- _DATA FOR THIS EXERCISE_:
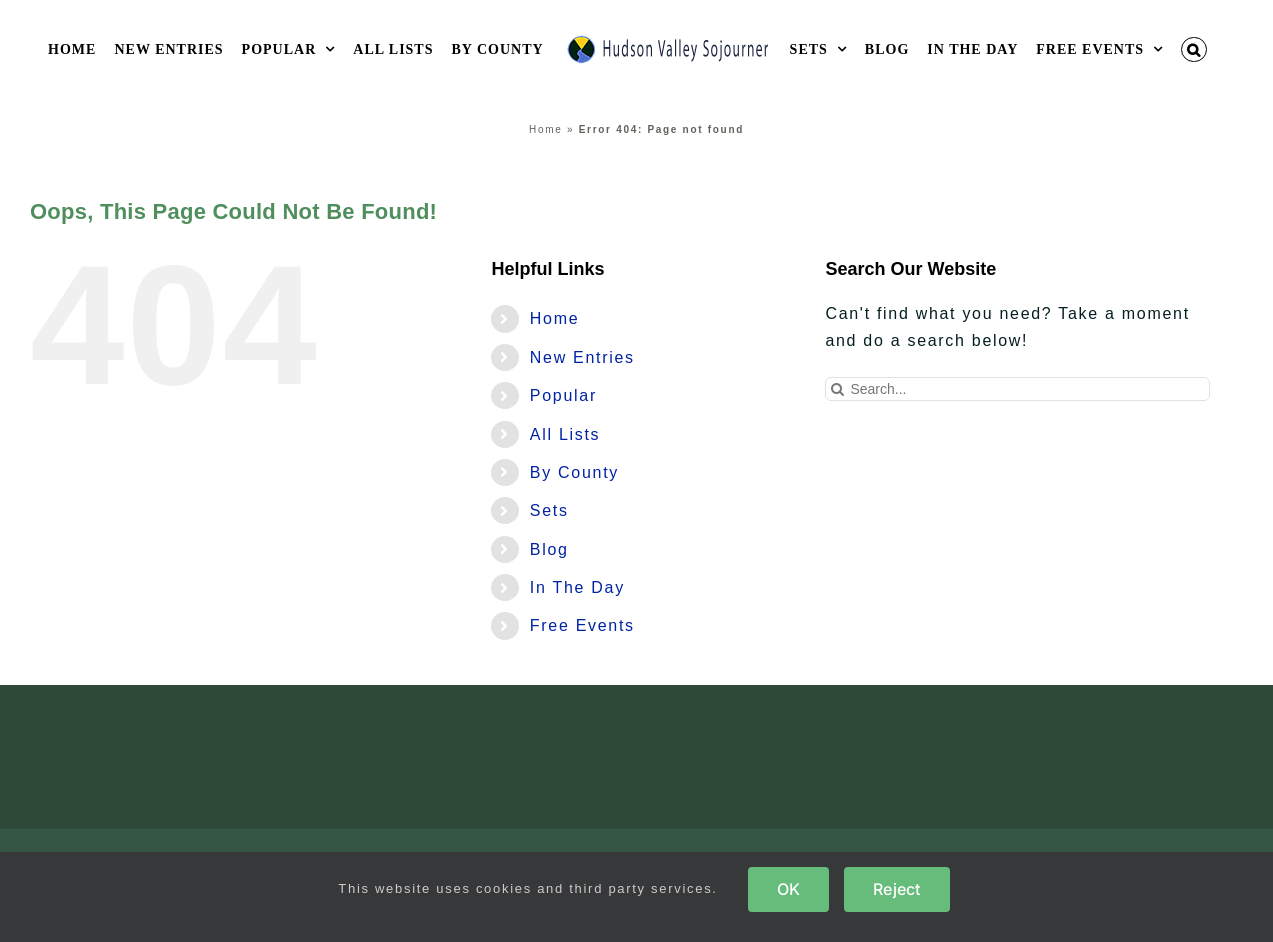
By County (574, 472)
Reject (896, 889)
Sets (549, 510)
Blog (549, 549)
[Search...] (1017, 389)
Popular (563, 395)
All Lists (565, 434)
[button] (1194, 49)
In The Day (577, 587)
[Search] (837, 389)
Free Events (582, 625)
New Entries (582, 357)
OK (788, 889)
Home (545, 129)
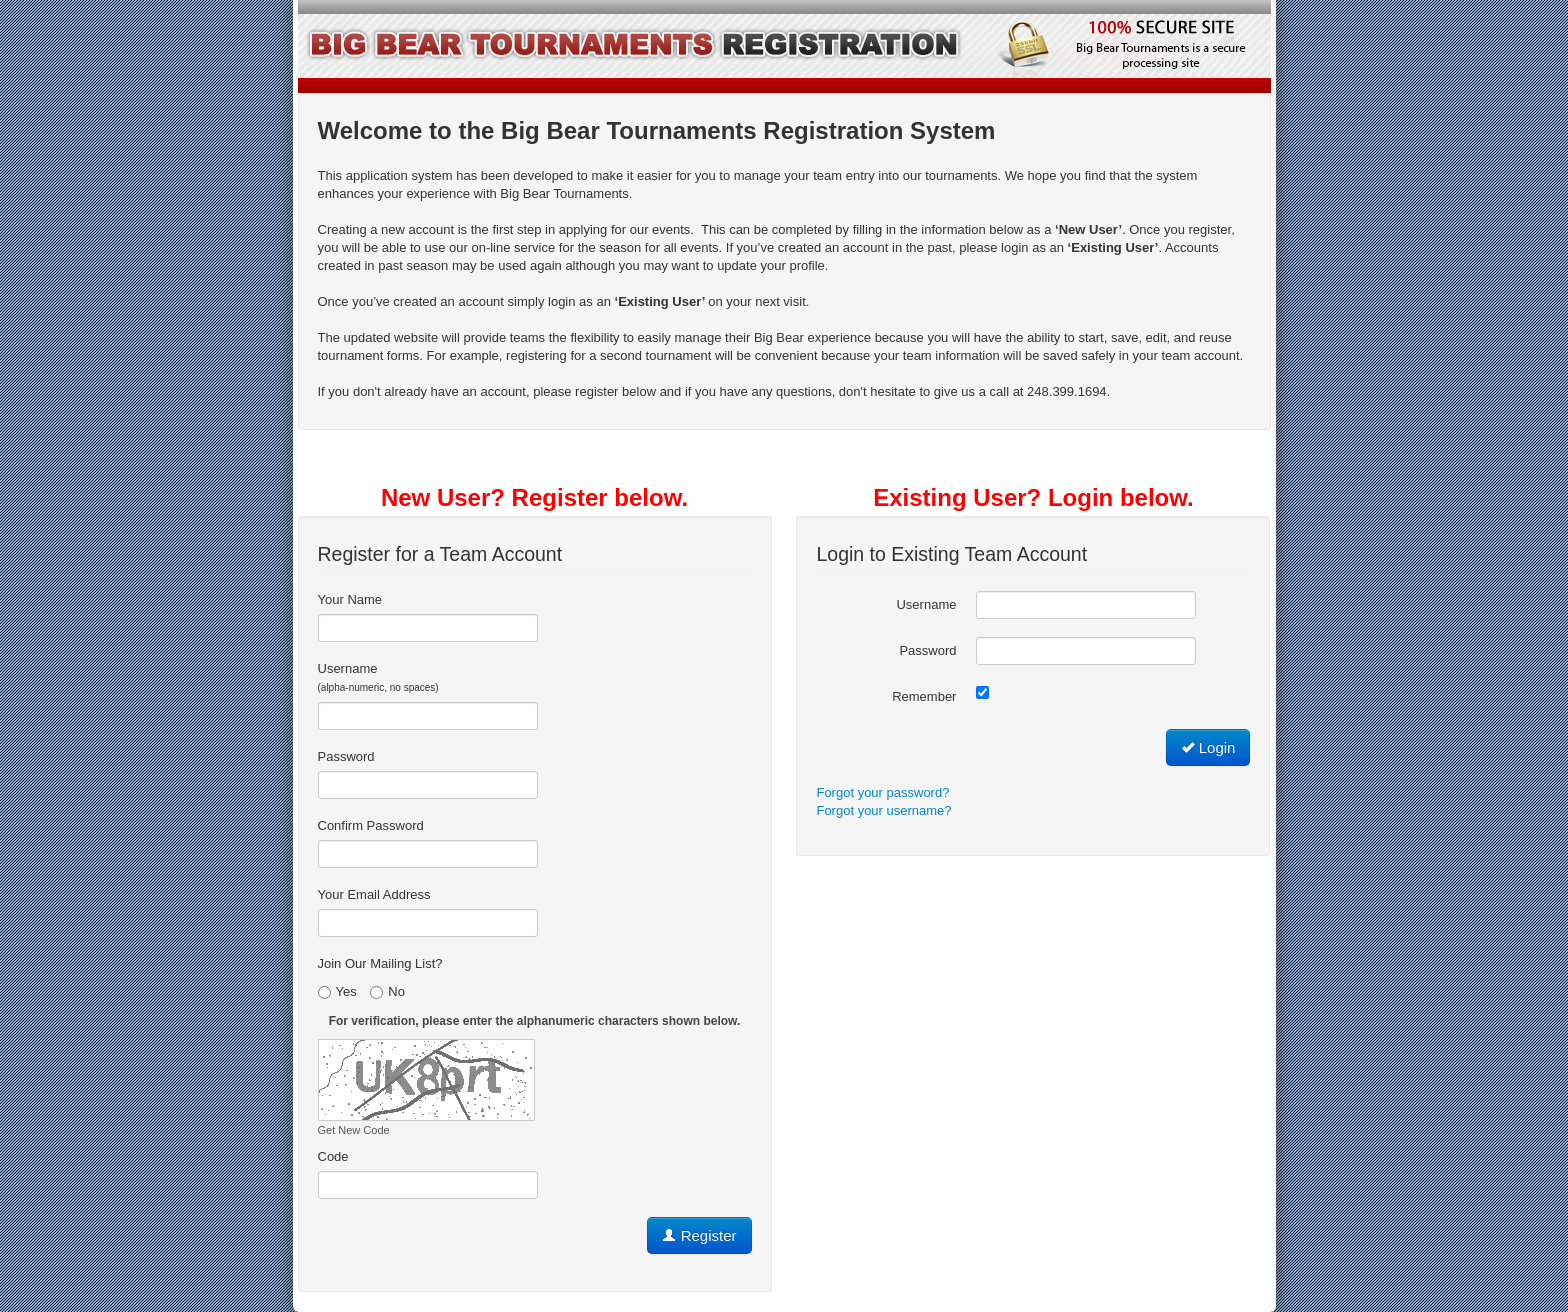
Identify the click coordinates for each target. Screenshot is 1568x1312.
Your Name (350, 599)
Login (1208, 747)
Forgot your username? (883, 810)
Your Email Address (374, 894)
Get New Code (354, 1130)
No (387, 991)
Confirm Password (371, 825)
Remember (924, 696)
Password (346, 756)
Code (333, 1156)
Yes (337, 991)
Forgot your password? (882, 792)
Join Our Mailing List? (380, 963)
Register (699, 1235)
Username (378, 677)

- _ASSIGNMENT_:
Go over the listing above and copy out each line that includes "Forgot".

- _RESPONSE BOX_:
Forgot your username? (883, 810)
Forgot your password? (882, 792)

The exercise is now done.